• [Directions] This exercise asks for the entries to be repeated exactly, without their images.

______

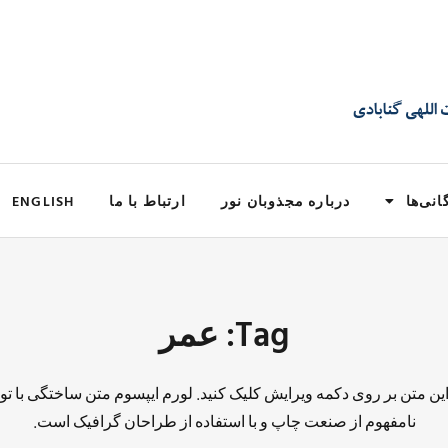
انی‌ها
درباره مجذوبان نور
ارتباط با ما
ENGLISH
Tag: عمر
 این متن بر روی دکمه ویرایش کلیک کنید. لورم ایپسوم متن ساختگی با تو
نامفهوم از صنعت چاپ و با استفاده از طراحان گرافیک است.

______

• [Finished exercise]
انی‌ها
درباره مجذوبان نور
ارتباط با ما
ENGLISH
Tag: عمر
 این متن بر روی دکمه ویرایش کلیک کنید. لورم ایپسوم متن ساختگی با تو
نامفهوم از صنعت چاپ و با استفاده از طراحان گرافیک است.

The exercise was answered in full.